Input records =>
------------------------

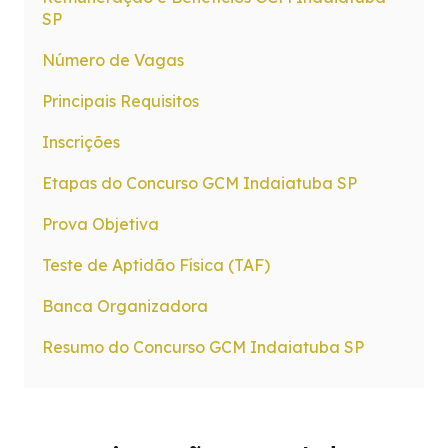
SP
Número de Vagas
Principais Requisitos
Inscrições
Etapas do Concurso GCM Indaiatuba SP
Prova Objetiva
Teste de Aptidão Física (TAF)
Banca Organizadora
Resumo do Concurso GCM Indaiatuba SP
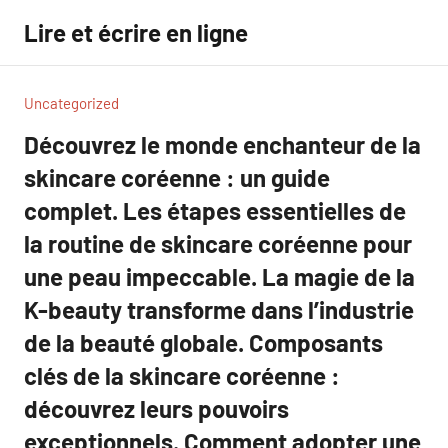
Aller
Lire et écrire en ligne
au
contenu
Uncategorized
Découvrez le monde enchanteur de la
skincare coréenne : un guide
complet. Les étapes essentielles de
la routine de skincare coréenne pour
une peau impeccable. La magie de la
K-beauty transforme dans l’industrie
de la beauté globale. Composants
clés de la skincare coréenne :
découvrez leurs pouvoirs
exceptionnels. Comment adopter une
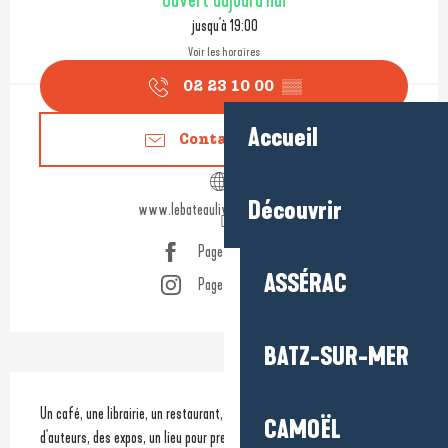
Ouvert aujourd'hui
jusqu'à 19:00
Voir les horaires
02 23 10 00
▒▒
Accueil
Contactez-nous
Découvrir
www.lebateaulivre-penestin.com
Page Facebook
ASSÉRAC
Page Instagram
BATZ-SUR-MER
Description
Un café, une librairie, un restaurant, des apéro-concerts, des rencontres 
CAMOËL
d'auteurs, des expos, un lieu pour prendre le temps de fouiller en prenant 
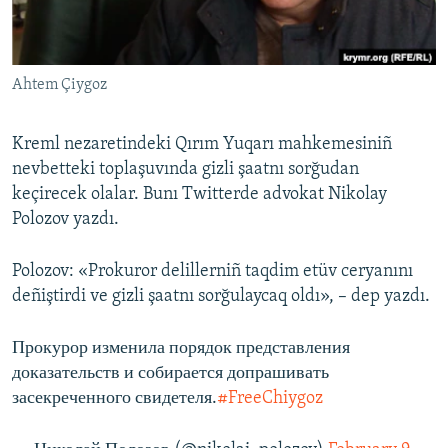
Русский
Українською
Ahtem Çiygoz
QOŞULIÑIZ!
Kreml nezaretindeki Qırım Yuqarı mahkemesiniñ
nevbetteki toplaşuvında gizli şaatnı sorğudan
keçirecek olalar. Bunı Twitterde advokat Nikolay
RFE/RS bütün saytları
Polozov yazdı.
Polozov: «Prokuror delillerniñ taqdim etüv ceryanını
deñiştirdi ve gizli şaatnı sorğulaycaq oldı», – dep yazdı.
Прокурор изменила порядок представления
доказательств и собирается допрашивать
засекреченного свидетеля.
#FreeChiygoz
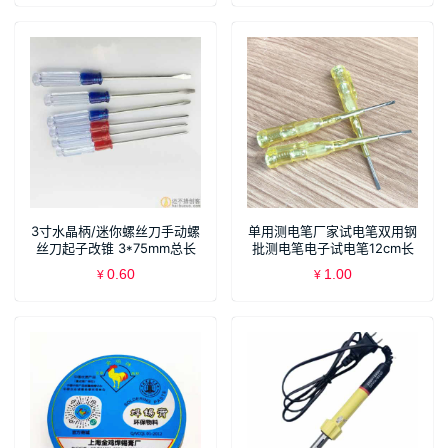
3寸水晶柄/迷你螺丝刀手动螺
单用测电笔厂家试电笔双用钢
丝刀起子改锥 3*75mm总长
批测电笔电子试电笔12cm长
130mm/87mm
0.60
1.00
¥
¥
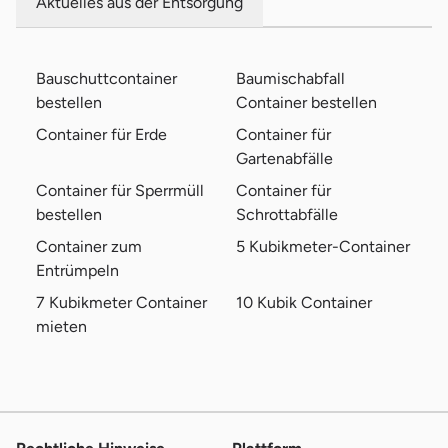
Aktuelles aus der Entsorgung
Bauschuttcontainer
Baumischabfall
bestellen
Container bestellen
Container für Erde
Container für
Gartenabfälle
Container für Sperrmüll
Container für
bestellen
Schrottabfälle
Container zum
5 Kubikmeter-Container
Entrümpeln
7 Kubikmeter Container
10 Kubik Container
mieten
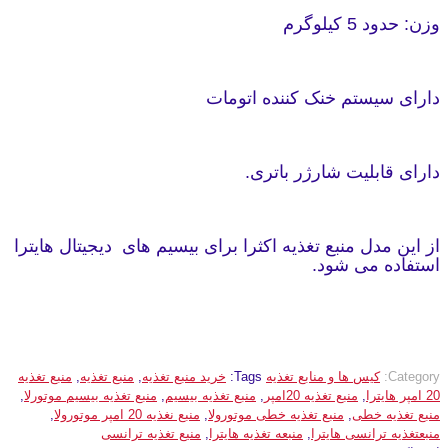
وزن: حدود 5 کیلوگرم
دارای سیستم خنک کننده اتومات
دارای قابلیت شارژر باتری.
از این مدل منبع تغذیه اکثرا برای بیسیم های دیجیتال هایترا
استفاده می شود.
Category:
کیس ها و منابع تغذیه
Tags:
خرید منبع تغذیه
,
منبع تغذیه
,
منبع تغذیه
20 امپر هایترا
,
منبع تغذیه 20امپر
,
منبع تغذیه بیسیم
,
منبع تغذیه بیسیم موتورلا
,
منبع تغذیه خطی
,
منبع تغذیه خطی موتورولا
,
منبع نغذیه 20 امپر موتورولا
,
منبعتغذیه ترانسی هایترا
,
منبعه تغذیه هایترا
,
منیع تغذیه ترانسی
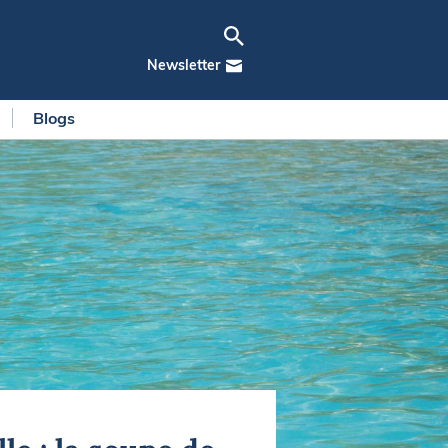
Newsletter
Blogs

------------------------

About this exercise => Please copy out each line of the material that contains the string "هایترا".

Finished exercise =>
از این مدل منبع تغذیه اکثرا برای بیسیم های دیجیتال هایترا
20 امپر هایترا
منبعتغذیه ترانسی هایترا
منبعه تغذیه هایترا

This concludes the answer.